The top non-hasidic haredi rabbinic leader worldwide, 102-year-old Rabbi Aharon Leib Steinman, was asked in the past few days if heter mechira vegetables can be given by a haredi charity to the poor.
Above: Rabbi Aharon Leib Steinman
Top Haredi Rabbi Orders Charities To Trash Food Meant For The Poor
Shmarya Rosenberg • FailedMessiah.com
Let them go hungry?
The top non-hasidic haredi rabbinic leader worldwide, 102-year-old Rabbi Aharon Leib Steinman, was asked in the past few days if heter mechira vegetables can be given by a haredi charity to the poor, the haredi news website Behadrei Haredi reported.
One in every seven years is the Sabbatical Year (shmita in Hebrew). During a shmita year, under biblical law all land in the Land of Israel is supposed to lie fallow, and any crops raised during that year in violation of the biblical law may not be eaten.

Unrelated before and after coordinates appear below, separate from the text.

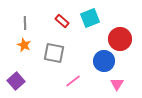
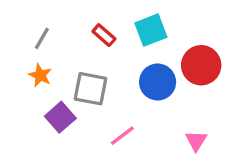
gray line: (25, 23) -> (42, 38), turned 32
blue circle: (104, 61) -> (158, 82), moved
purple square: (16, 81) -> (60, 117), moved

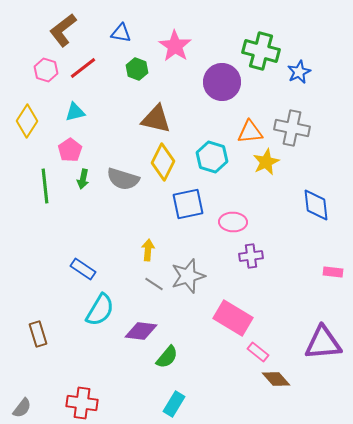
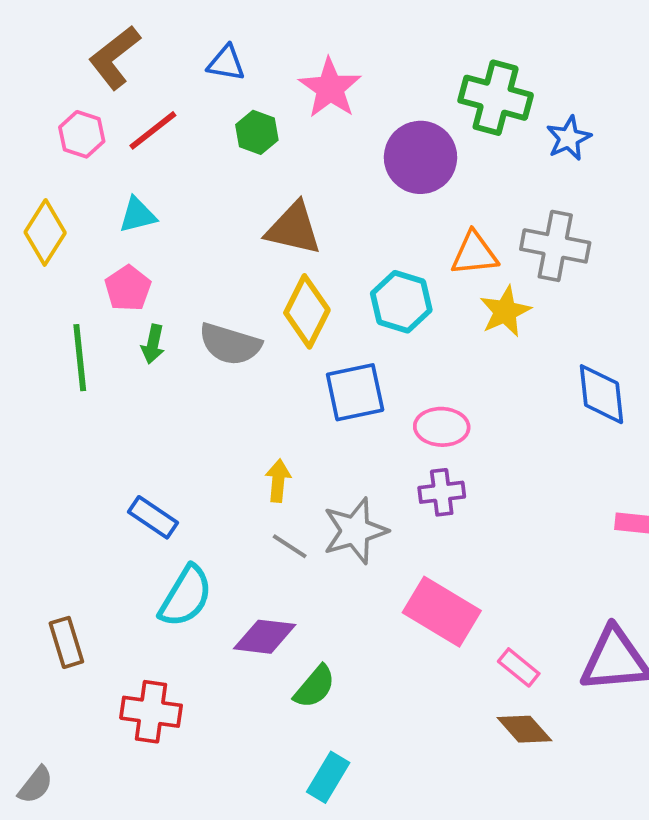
purple cross: (251, 256) -> (442, 492), moved
pink rectangle: (258, 352) -> (519, 667), moved
red cross: (82, 403) -> (151, 712), moved

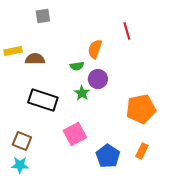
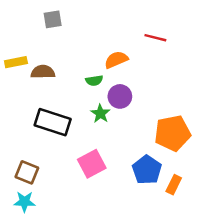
red line: (127, 31) -> (155, 38), turned -60
orange semicircle: (95, 49) -> (116, 60), turned 48
blue pentagon: (108, 156) -> (147, 170), moved

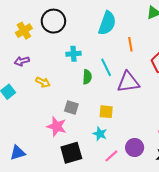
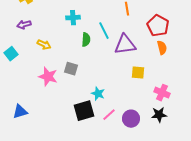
yellow square: (106, 112) -> (138, 73), moved
pink star: (57, 126) -> (48, 77), moved
purple circle: (135, 148) -> (131, 119), moved
black square: (71, 153) -> (84, 111), moved

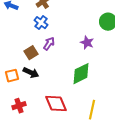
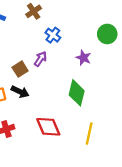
blue cross: (41, 23) -> (53, 35), moved
green diamond: (81, 74) -> (77, 93), turned -50

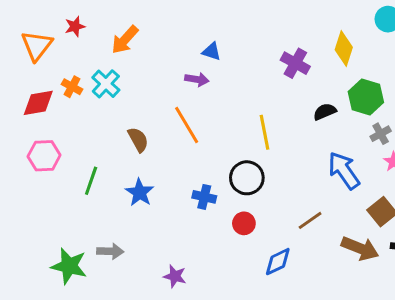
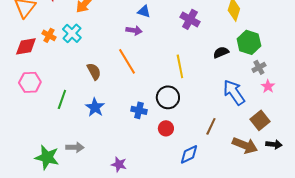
purple cross: (295, 63) -> (190, 19), moved
brown line: (310, 220) -> (211, 126), turned -30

But when Jews started immigrating to the Land of Israel in large numbers beginning just before 1900 CE, the impracticality of this law in real life quickly became evident. Soon after, the first Ashkenazi Chief Rabbi of Palestine, Avaham Yitzchak HaKohen Kook, allowed a legal fiction called heter mechira to be used. Heter mechira, a pro forma sale of Jewish-owned farmland to non-Jews which is similar to the pro forma sale of all leavened foods to non-Jews just before Passover and other rabbinic legal fictions, allowed Jews to continue to farm during the shmita year and kept the new Jewish community from starving.
But many haredi rabbis objected to the heter mechira – mostly, many non-haredi observers argue, on political rather than truly religious grounds.
Now, almost 100 years since Kook’s ruling was issued, Steinman was asked whether produce grown using the heter mechira could be given by charities to the poor.
Steinman said no. Instead, the produce should be destroyed, Steinman ruled – meaning he does not accept the heter mechira even in the case of need, even as only a second choice.
As for the poor?
The Behadrei Haredim report doesn’t say.